··· Material provided ···
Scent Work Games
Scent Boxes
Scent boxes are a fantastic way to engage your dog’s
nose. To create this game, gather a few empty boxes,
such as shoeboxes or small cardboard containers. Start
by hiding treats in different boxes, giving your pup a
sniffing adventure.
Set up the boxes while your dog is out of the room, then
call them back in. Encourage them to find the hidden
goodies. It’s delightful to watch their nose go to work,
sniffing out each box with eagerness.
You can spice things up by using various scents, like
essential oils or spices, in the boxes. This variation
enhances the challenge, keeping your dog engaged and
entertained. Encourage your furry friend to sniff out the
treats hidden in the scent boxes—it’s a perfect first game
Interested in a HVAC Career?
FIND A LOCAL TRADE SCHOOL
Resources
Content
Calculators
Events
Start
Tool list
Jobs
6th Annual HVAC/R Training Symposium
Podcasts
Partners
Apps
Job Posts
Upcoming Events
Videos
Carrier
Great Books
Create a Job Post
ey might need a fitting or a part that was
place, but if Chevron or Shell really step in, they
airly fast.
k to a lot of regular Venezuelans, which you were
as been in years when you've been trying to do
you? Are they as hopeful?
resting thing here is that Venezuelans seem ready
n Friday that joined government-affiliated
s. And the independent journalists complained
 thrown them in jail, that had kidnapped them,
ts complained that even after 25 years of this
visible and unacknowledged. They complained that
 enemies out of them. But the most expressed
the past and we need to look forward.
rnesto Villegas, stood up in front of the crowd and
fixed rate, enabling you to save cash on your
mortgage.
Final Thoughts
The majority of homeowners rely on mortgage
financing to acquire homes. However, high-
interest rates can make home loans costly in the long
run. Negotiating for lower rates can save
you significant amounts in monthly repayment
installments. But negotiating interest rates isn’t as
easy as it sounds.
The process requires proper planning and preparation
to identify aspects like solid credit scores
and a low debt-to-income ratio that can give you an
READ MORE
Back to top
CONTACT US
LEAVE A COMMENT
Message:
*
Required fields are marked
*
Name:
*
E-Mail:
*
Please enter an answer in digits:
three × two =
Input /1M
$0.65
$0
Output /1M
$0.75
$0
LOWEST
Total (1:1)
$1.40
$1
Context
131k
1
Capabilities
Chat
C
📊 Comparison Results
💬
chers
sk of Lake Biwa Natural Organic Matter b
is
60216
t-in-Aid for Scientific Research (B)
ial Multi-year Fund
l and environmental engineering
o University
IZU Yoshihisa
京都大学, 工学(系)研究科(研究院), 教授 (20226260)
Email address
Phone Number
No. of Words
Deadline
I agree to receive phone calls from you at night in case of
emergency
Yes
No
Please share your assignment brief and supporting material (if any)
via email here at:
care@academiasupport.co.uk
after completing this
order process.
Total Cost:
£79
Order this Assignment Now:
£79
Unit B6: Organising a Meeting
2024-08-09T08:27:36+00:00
···
··· Material provided ···
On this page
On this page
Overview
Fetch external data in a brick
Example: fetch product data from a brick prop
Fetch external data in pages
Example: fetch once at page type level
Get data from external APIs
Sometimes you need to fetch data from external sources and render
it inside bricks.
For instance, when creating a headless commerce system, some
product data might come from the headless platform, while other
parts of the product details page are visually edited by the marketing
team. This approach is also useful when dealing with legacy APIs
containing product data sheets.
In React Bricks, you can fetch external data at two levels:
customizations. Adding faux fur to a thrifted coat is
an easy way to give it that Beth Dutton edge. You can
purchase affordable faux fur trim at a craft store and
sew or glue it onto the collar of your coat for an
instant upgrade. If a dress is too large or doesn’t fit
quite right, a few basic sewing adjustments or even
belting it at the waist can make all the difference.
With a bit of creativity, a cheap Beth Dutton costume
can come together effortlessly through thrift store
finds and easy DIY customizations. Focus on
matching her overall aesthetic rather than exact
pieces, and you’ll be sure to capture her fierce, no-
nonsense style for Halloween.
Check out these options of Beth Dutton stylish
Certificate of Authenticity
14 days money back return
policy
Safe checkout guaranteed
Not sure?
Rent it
···
- Problem requirements
Search the entries for the word "data", then gather every line that has it.

- Solution to the exercise
Fetch external data in a brick
Example: fetch product data from a brick prop
Fetch external data in pages
Get data from external APIs
Sometimes you need to fetch data from external sources and render
product data might come from the headless platform, while other
containing product data sheets.
In React Bricks, you can fetch external data at two levels:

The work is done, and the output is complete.